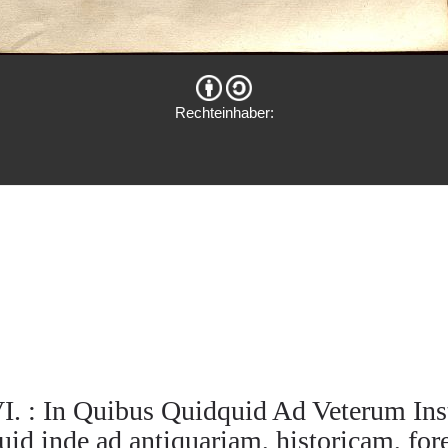
Rechteinhaber:
I. : In Quibus Quidquid Ad Veterum In
uid inde ad antiquariam, historicam, fo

· · · · · · ·

Transcribe the listing in full. Leave the pictures out.

■ Response to the exercise:
Rechteinhaber:
I. : In Quibus Quidquid Ad Veterum In
uid inde ad antiquariam, historicam, fo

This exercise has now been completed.